Bidenflation: Real Weekly Earnings Plunge 3.1 Percent

If you were just watching paychecks, the situation might seem bright. Average hourly pay for workers–called “production and nonsupervisory” employees in government statistics–grew 0.6 percent in January compared with December. Compared with a year ago, averaged hourly earnings are up 5.3 percent. So are happy days here again? Not at all. Over the past year, the consumer price index for what the government calls “all urban wage earners and clerical workers” has jumped 8.3 percent.

The result, average hourly earnings has fallen 1.3 percent after inflation. On a monthly basis, real earnings were flat from December to January. The situation is even bleaker on an average weekly earnings basis.

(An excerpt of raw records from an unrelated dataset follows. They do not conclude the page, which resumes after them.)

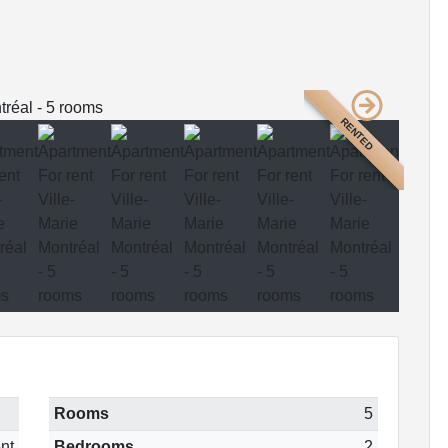
RENTED
Rooms
5
nt
Bedrooms
2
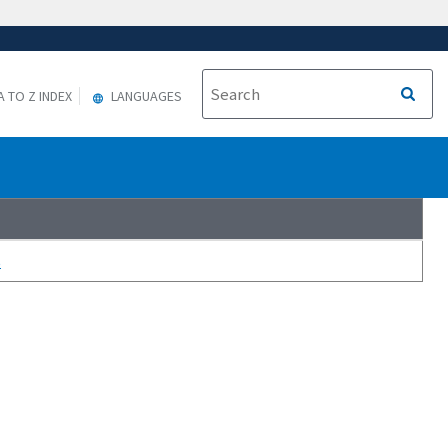
A TO Z INDEX
LANGUAGES
s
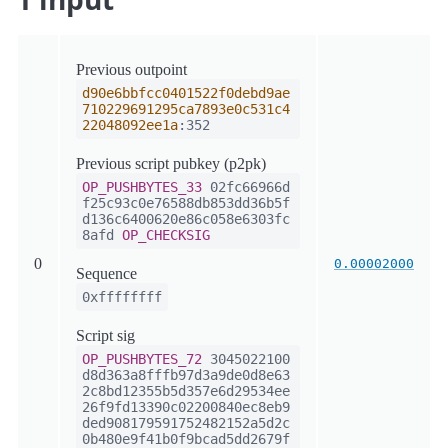
Previous outpoint
d90e6bbfcc0401522f0debd9ae
710229691295ca7893e0c531c4
22048092ee1a
:352
Previous script pubkey (p2pk)
OP_PUSHBYTES_33
02fc66966d
f25c93c0e76588db853dd36b5f
d136c6400620e86c058e6303fc
8afd
OP_CHECKSIG
0
0.00002000
Sequence
0xffffffff
Script sig
OP_PUSHBYTES_72
3045022100
d8d363a8fffb97d3a9de0d8e63
2c8bd12355b5d357e6d29534ee
26f9fd13390c02200840ec8eb9
ded908179591752482152a5d2c
0b480e9f41b0f9bcad5dd2679f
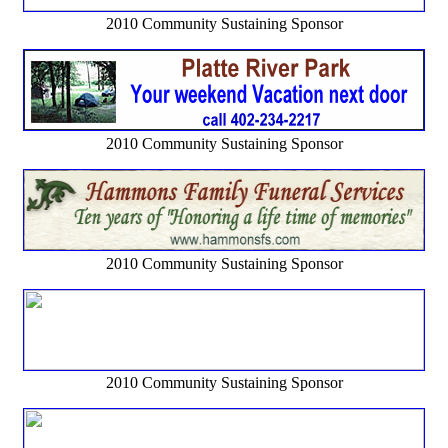
2010 Community Sustaining Sponsor
2010 Community Sustaining Sponsor
2010 Community Sustaining Sponsor
2010 Community Sustaining Sponsor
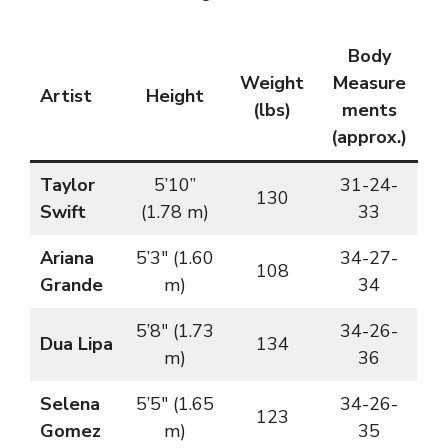
Body
Weight
Measure
Artist
Height
(lbs)
ments
(approx.)
Taylor
5’10”
31-24-
130
Swift
(1.78 m)
33
Ariana
5’3″ (1.60
34-27-
108
Grande
m)
34
5’8″ (1.73
34-26-
Dua Lipa
134
m)
36
Selena
5’5″ (1.65
34-26-
123
Gomez
m)
35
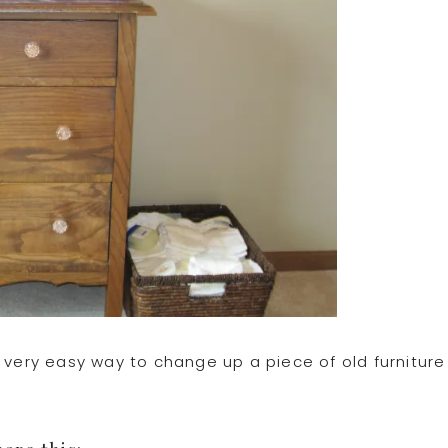
 very easy way to change up a piece of old furniture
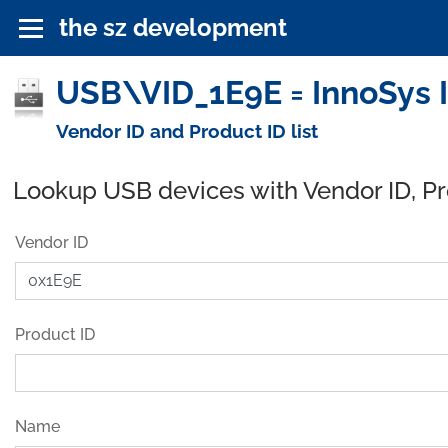
the sz development
USB\VID_1E9E = InnoSys I
Vendor ID and Product ID list
Lookup USB devices with Vendor ID, P
Vendor ID
Product ID
Name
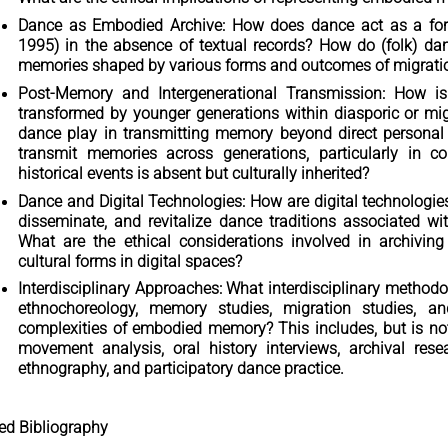
Dance as Embodied Archive: How does dance act as a form 
1995) in the absence of textual records? How do (folk) dan
memories shaped by various forms and outcomes of migrati
Post-Memory and Intergenerational Transmission: How i
transformed by younger generations within diasporic or m
dance play in transmitting memory beyond direct personal
transmit memories across generations, particularly in co
historical events is absent but culturally inherited?
Dance and Digital Technologies: How are digital technologie
disseminate, and revitalize dance traditions associated w
What are the ethical considerations involved in archiving
cultural forms in digital spaces?
Interdisciplinary Approaches: What interdisciplinary method
ethnochoreology, memory studies, migration studies, a
complexities of embodied memory? This includes, but is not 
movement analysis, oral history interviews, archival resea
ethnography, and participatory dance practice.
ted Bibliography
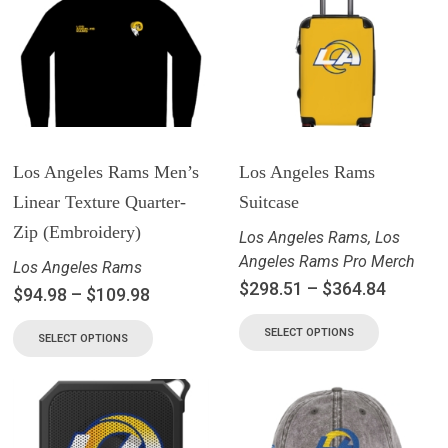
Los Angeles Rams Men’s
Los Angeles Rams
Linear Texture Quarter-
Suitcase
Zip (Embroidery)
Los Angeles Rams
,
Los
Angeles Rams Pro Merch
Los Angeles Rams
$
298.51
–
$
364.84
$
94.98
–
$
109.98
SELECT OPTIONS
SELECT OPTIONS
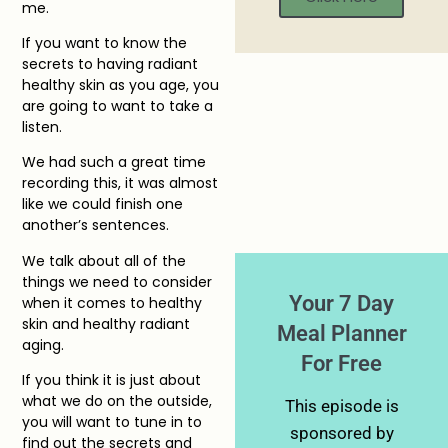
me.
If you want to know the
secrets to having radiant
healthy skin as you age, you
are going to want to take a
listen.
We had such a great time
recording this, it was almost
like we could finish one
another’s sentences.
We talk about all of the
things we need to consider
Your 7 Day
when it comes to healthy
skin and healthy radiant
Meal Planner
aging.
For Free
If you think it is just about
what we do on the outside,
This episode is
you will want to tune in to
sponsored by
find out the secrets and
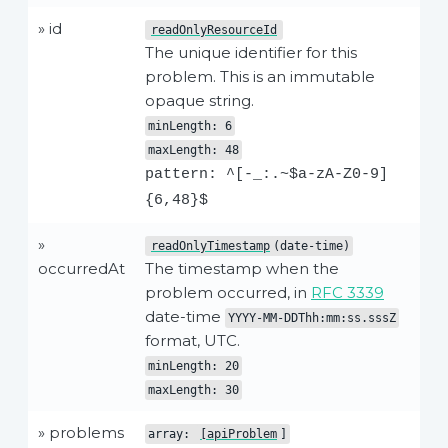
» id
readOnlyResourceId
The unique identifier for this
problem. This is an immutable
opaque string.
minLength: 6
maxLength: 48
pattern: ^[-_:.~$a-zA-Z0-9]
{6,48}$
»
readOnlyTimestamp
(date-time)
occurredAt
The timestamp when the
problem occurred, in
RFC 3339
date-time
YYYY-MM-DDThh:mm:ss.sssZ
format, UTC.
minLength: 20
maxLength: 30
» problems
array:
[apiProblem
]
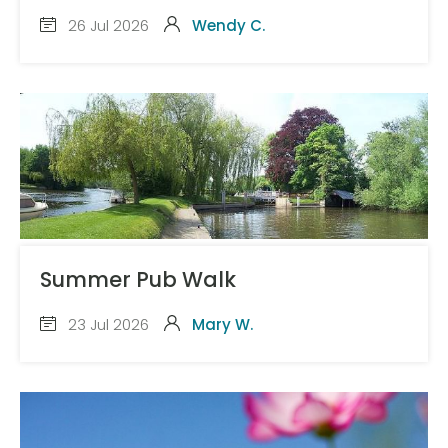
26 Jul 2026
Wendy C.
Summer Pub Walk
23 Jul 2026
Mary W.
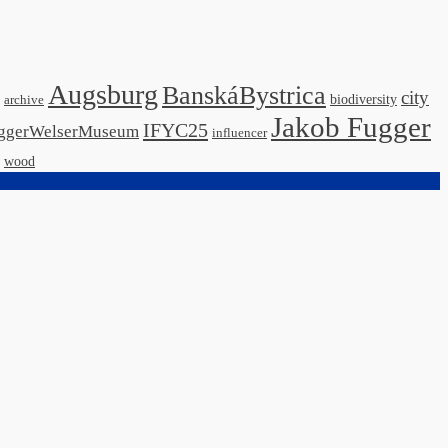
Augsburg
BanskáBystrica
city
biodiversity
archive
Jakob Fugger
IFYC25
ggerWelserMuseum
influencer
wood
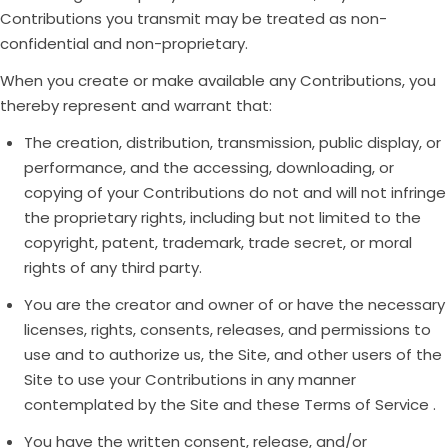
Contributions you transmit may be treated as non-
confidential and non-proprietary.
When you create or make available any Contributions, you
thereby represent and warrant that:
The creation, distribution, transmission, public display, or
performance, and the accessing, downloading, or
copying of your Contributions do not and will not infringe
the proprietary rights, including but not limited to the
copyright, patent, trademark, trade secret, or moral
rights of any third party.
You are the creator and owner of or have the necessary
licenses, rights, consents, releases, and permissions to
use and to authorize us, the Site, and other users of the
Site to use your Contributions in any manner
contemplated by the Site and these Terms of Service .
You have the written consent, release, and/or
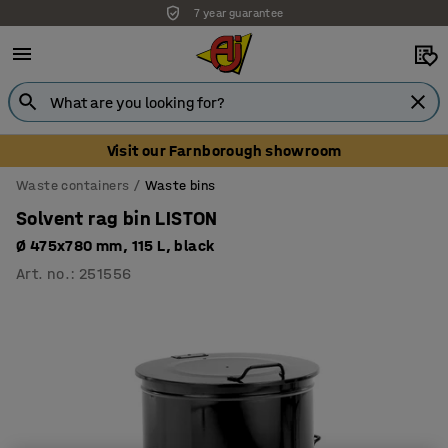
7 year guarantee
Visit our Farnborough showroom
Waste containers
Waste bins
Solvent rag bin LISTON
Ø 475x780 mm, 115 L, black
Art. no.
:
251556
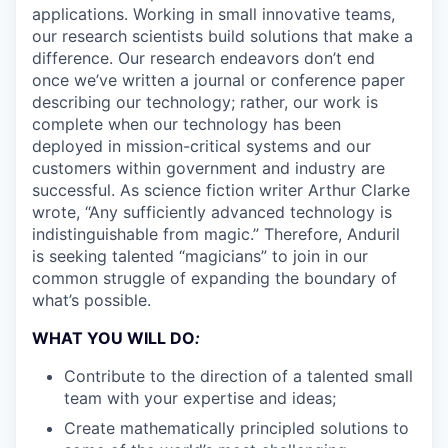
applications. Working in small innovative teams,
our research scientists build solutions that make a
difference. Our research endeavors don’t end
once we’ve written a journal or conference paper
describing our technology; rather, our work is
complete when our technology has been
deployed in mission-critical systems and our
customers within government and industry are
successful. As science fiction writer Arthur Clarke
wrote, “Any sufficiently advanced technology is
indistinguishable from magic.” Therefore, Anduril
is seeking talented “magicians” to join in our
common struggle of expanding the boundary of
what’s possible.
WHAT YOU WILL DO
:
Contribute to the direction of a talented small
team with your expertise and ideas;
Create mathematically principled solutions to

The average number of hours worked has fallen by 1.5 percent over the past 12-months. As a result, real average weekly earnings are down 2.7 percent since last January and they fell 0.6 percent in January. If we expand our analysis to include all workers, we see that real average hourly earnings are down 1.7 percent over the past 12 months and average weekly earnings are down 3.1 percent. On this broader measure, average hourly earnings improved 0.1 percent from December but weekly earnings fell 0.5 percent because average hours fell. Why did the workweek contract in January? The omicron surge likely played a large role. Many workers probably missed work because of quarantine rules after either testing positive or having close contact to someone who tested positive. And in some businesses, hours were likely cut because business was slow due to customers quarantining or avoiding public places. When inflation first picked up, many analysts and establishment media outlets claimed that a silver-lining would be higher income. Unfortunately, earnings have failed to keep up with inflation, so the lining was rusty and sharp, cutting into household spending power and infecting family finances with economic tetanus.